[Stored records]
###

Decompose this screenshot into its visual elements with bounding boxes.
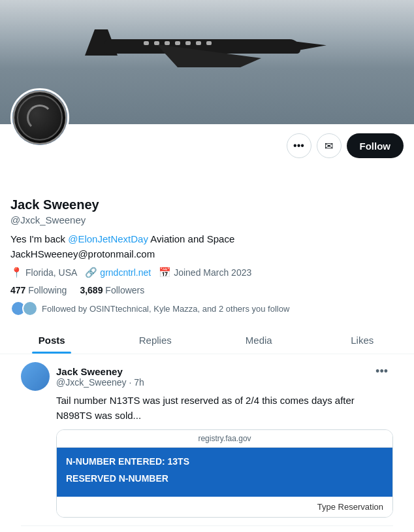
tweet-author-name: Jack Sweeney: [56, 366, 144, 377]
website-item: 🔗 grndcntrl.net: [85, 267, 151, 278]
profile-section: ••• ✉ Follow Jack Sweeney @Jxck_Sweeney …: [0, 124, 414, 526]
followers-stat[interactable]: 3,689 Followers: [80, 285, 144, 295]
website-link[interactable]: grndcntrl.net: [100, 267, 151, 278]
faa-reserved-label: RESERVED N-NUMBER: [66, 473, 383, 486]
more-options-button[interactable]: •••: [287, 133, 311, 158]
user-handle: @Jxck_Sweeney: [10, 214, 404, 225]
faa-n-number: N-NUMBER ENTERED: 13TS: [66, 456, 383, 469]
tweet-handle-time: @Jxck_Sweeney · 7h: [56, 377, 144, 388]
profile-actions: ••• ✉ Follow: [10, 124, 404, 165]
following-count: 477: [10, 285, 25, 295]
message-button[interactable]: ✉: [317, 133, 342, 158]
posts-area: Jack Sweeney @Jxck_Sweeney · 7h ••• Tail…: [10, 354, 404, 526]
tweet-time: · 7h: [129, 377, 144, 388]
followed-by-text: Followed by OSINTtechnical, Kyle Mazza, …: [42, 304, 289, 314]
joined-item: 📅 Joined March 2023: [159, 267, 251, 278]
bio: Yes I'm back @ElonJetNextDay Aviation an…: [10, 232, 404, 261]
avatar[interactable]: [10, 88, 69, 147]
location-icon: 📍: [10, 267, 23, 278]
location-text: Florida, USA: [25, 267, 77, 278]
followed-by-avatars: [10, 301, 38, 316]
joined-text: Joined March 2023: [174, 267, 251, 278]
follower-avatar-2: [22, 301, 38, 316]
calendar-icon: 📅: [159, 267, 171, 278]
following-label: Following: [28, 285, 67, 295]
faa-type-label: Type Reservation: [317, 502, 383, 512]
link-icon: 🔗: [85, 267, 97, 278]
tweet-card: Jack Sweeney @Jxck_Sweeney · 7h ••• Tail…: [21, 362, 393, 526]
faa-white-section: Type Reservation: [57, 497, 392, 517]
location-item: 📍 Florida, USA: [10, 267, 77, 278]
display-name: Jack Sweeney: [10, 196, 404, 213]
tab-posts[interactable]: Posts: [0, 325, 104, 354]
tab-likes[interactable]: Likes: [311, 325, 415, 354]
tweet-body: Tail number N13TS was just reserved as o…: [56, 393, 393, 423]
faa-domain: registry.faa.gov: [57, 430, 392, 448]
follow-button[interactable]: Follow: [347, 133, 404, 158]
following-stat[interactable]: 477 Following: [10, 285, 67, 295]
bio-mention[interactable]: @ElonJetNextDay: [68, 233, 148, 244]
followers-count: 3,689: [80, 285, 103, 295]
tab-media[interactable]: Media: [207, 325, 311, 354]
tweet-header: Jack Sweeney @Jxck_Sweeney · 7h •••: [21, 362, 393, 391]
tweet-avatar: [21, 362, 50, 391]
followed-by-row: Followed by OSINTtechnical, Kyle Mazza, …: [10, 301, 404, 316]
tweet-handle: @Jxck_Sweeney: [56, 377, 127, 388]
meta-row: 📍 Florida, USA 🔗 grndcntrl.net 📅 Joined …: [10, 267, 404, 278]
profile-tabs: Posts Replies Media Likes: [0, 325, 414, 354]
avatar-image: [12, 90, 67, 145]
tweet-author-row: Jack Sweeney @Jxck_Sweeney · 7h: [21, 362, 144, 391]
tab-replies[interactable]: Replies: [104, 325, 208, 354]
faa-blue-section: N-NUMBER ENTERED: 13TS RESERVED N-NUMBER: [57, 448, 392, 497]
tweet-more-button[interactable]: •••: [370, 362, 393, 381]
faa-embed-card: registry.faa.gov N-NUMBER ENTERED: 13TS …: [56, 429, 393, 518]
stats-row: 477 Following 3,689 Followers: [10, 285, 404, 295]
tweet-author-info: Jack Sweeney @Jxck_Sweeney · 7h: [56, 366, 144, 388]
followers-label: Followers: [105, 285, 144, 295]
bio-text: Yes I'm back: [10, 233, 68, 244]
profile-info: Jack Sweeney @Jxck_Sweeney Yes I'm back …: [10, 165, 404, 316]
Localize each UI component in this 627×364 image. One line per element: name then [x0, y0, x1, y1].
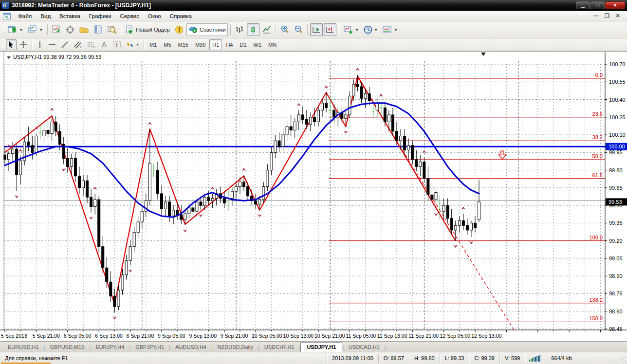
timeframe-button-h4[interactable]: H4 — [223, 39, 236, 50]
tab-gbpusd-m15[interactable]: GBPUSD,M15 — [45, 343, 89, 352]
price-tick-label: 100.55 — [609, 79, 626, 85]
chart-panel[interactable]: 0.023.638.250.061.8100.0138.2150.0100.70… — [0, 51, 627, 341]
timeframe-button-m15[interactable]: M15 — [175, 39, 191, 50]
horizontal-line-tool-button[interactable] — [46, 39, 58, 50]
line-chart-button[interactable] — [260, 23, 273, 36]
menu-item-2[interactable]: Вставка — [55, 12, 85, 20]
terminal-button[interactable] — [92, 23, 105, 36]
label-t-icon: T — [112, 41, 121, 49]
candle-down — [466, 225, 468, 230]
zoom-out-button[interactable] — [292, 23, 305, 36]
candle-down — [102, 247, 104, 268]
indicators-button[interactable]: ▼ — [342, 23, 361, 36]
market-watch-icon — [52, 25, 61, 34]
chart-tabs: EURUSD,H1|GBPUSD,M15|EURJPY,H4|GBPJPY,H1… — [3, 341, 386, 352]
timeframe-button-w1[interactable]: W1 — [251, 39, 265, 50]
channel-tool-button[interactable]: E — [72, 39, 84, 50]
tab-gbpjpy-h1[interactable]: GBPJPY,H1 — [130, 343, 169, 352]
maximize-button[interactable]: ▢ — [590, 1, 605, 9]
trendline-tool-button[interactable] — [59, 39, 71, 50]
chart-shift-button[interactable] — [324, 23, 336, 36]
timeframe-button-h1[interactable]: H1 — [209, 39, 222, 50]
timeframe-button-m5[interactable]: M5 — [161, 39, 174, 50]
candle-down — [396, 131, 398, 141]
market-watch-button[interactable] — [50, 23, 63, 36]
toolbar-separator — [230, 24, 231, 35]
tab-nzdusd-daily[interactable]: NZDUSD,Daily — [213, 343, 258, 352]
crosshair-tool-button[interactable] — [18, 39, 29, 50]
metaeditor-button[interactable] — [173, 23, 185, 36]
data-window-button[interactable] — [64, 23, 76, 36]
candle-down — [404, 136, 406, 150]
candle-up — [184, 214, 186, 219]
toolbar-grip[interactable] — [2, 24, 4, 35]
profiles-button[interactable]: ▼ — [26, 23, 45, 36]
tab-usdjpy-h1[interactable]: USDJPY,H1 — [300, 342, 342, 352]
tab-audusd-h4[interactable]: AUDUSD,H4 — [170, 343, 211, 352]
dropdown-arrow-icon: ▼ — [355, 28, 359, 32]
toolbar-grip[interactable] — [2, 39, 4, 50]
status-bar-time: 2013.09.09 11:00 — [327, 354, 379, 363]
label-tool-button[interactable]: T — [111, 39, 123, 50]
timeframe-button-d1[interactable]: D1 — [237, 39, 249, 50]
title-bar[interactable]: 3018992: MetaTrader 4 - RoboForex - [USD… — [0, 0, 627, 11]
new-order-button[interactable]: Новый Ордер — [124, 23, 172, 36]
close-button[interactable]: ✕ — [605, 1, 625, 9]
fibonacci-icon: F — [87, 41, 96, 49]
tab-eurusd-h1[interactable]: EURUSD,H1 — [3, 343, 44, 352]
bar-chart-button[interactable] — [233, 23, 246, 36]
menu-item-1[interactable]: Вид — [36, 12, 55, 20]
resize-grip[interactable] — [620, 357, 627, 364]
tab-separator: | — [385, 343, 386, 352]
candle-down — [27, 142, 30, 146]
svg-text:F: F — [93, 45, 95, 49]
cursor-tool-button[interactable] — [6, 39, 17, 50]
new-order-icon — [126, 25, 134, 34]
menu-item-0[interactable]: Файл — [14, 12, 36, 20]
status-low: L: 99.33 — [440, 354, 470, 363]
auto-scroll-button[interactable] — [310, 23, 323, 36]
minimize-button[interactable]: ▁ — [576, 1, 590, 9]
vertical-line-tool-button[interactable] — [35, 39, 45, 50]
strategy-tester-button[interactable] — [106, 23, 118, 36]
zoom-in-icon — [280, 25, 289, 34]
timeframe-button-m1[interactable]: M1 — [147, 39, 160, 50]
price-tick-label: 98.90 — [609, 273, 623, 279]
tab-usdchf-h1[interactable]: USDCHF,H1 — [259, 343, 299, 352]
horizontal-line-icon — [48, 42, 56, 48]
new-chart-button[interactable]: ▼ — [6, 23, 25, 36]
advisors-label: Советники — [200, 27, 226, 33]
child-close-icon[interactable]: ✕ — [614, 13, 621, 19]
fibonacci-tool-button[interactable]: F — [85, 39, 98, 50]
candle-up — [478, 202, 480, 219]
child-restore-icon[interactable]: ❐ — [604, 13, 610, 19]
timeframe-button-m30[interactable]: M30 — [192, 39, 208, 50]
tab-usdcad-h1[interactable]: USDCAD,H1 — [344, 343, 385, 352]
arrows-tool-button[interactable]: ▼ — [124, 39, 141, 50]
status-help-text: Для справки, нажмите F1 — [0, 354, 327, 363]
menu-item-6[interactable]: Справка — [166, 12, 196, 20]
menu-item-5[interactable]: Окно — [144, 12, 166, 20]
menu-item-4[interactable]: Сервис — [116, 12, 144, 20]
navigator-button[interactable] — [77, 23, 91, 36]
status-open: O: 99.57 — [379, 354, 409, 363]
expert-advisors-button[interactable]: Советники — [186, 23, 228, 36]
candlestick-chart-button[interactable] — [247, 23, 259, 36]
tab-eurjpy-h4[interactable]: EURJPY,H4 — [91, 343, 129, 352]
chart-window-icon — [3, 13, 11, 19]
app-icon — [2, 2, 9, 9]
periods-button[interactable]: ▼ — [362, 23, 380, 36]
current-price-label: 99.53 — [609, 199, 622, 205]
templates-button[interactable]: ▼ — [381, 23, 400, 36]
chart-canvas[interactable]: 0.023.638.250.061.8100.0138.2150.0100.70… — [0, 52, 627, 342]
candle-up — [443, 205, 445, 211]
timeframe-button-mn[interactable]: MN — [265, 39, 279, 50]
chart-background — [0, 52, 627, 342]
candle-up — [12, 149, 14, 154]
text-tool-button[interactable]: A — [99, 39, 110, 50]
zoom-in-button[interactable] — [278, 23, 291, 36]
menu-item-3[interactable]: Графики — [85, 12, 116, 20]
candle-up — [196, 202, 198, 211]
candle-up — [435, 193, 437, 200]
child-minimize-icon[interactable]: — — [593, 13, 600, 19]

###

§ **Prompt**
In the entries above, find each line with "link" and list it.

§ **Solution to this task**
website-link[interactable]: grndcntrl.net: [100, 267, 151, 278]
link-icon: 🔗: [85, 267, 97, 278]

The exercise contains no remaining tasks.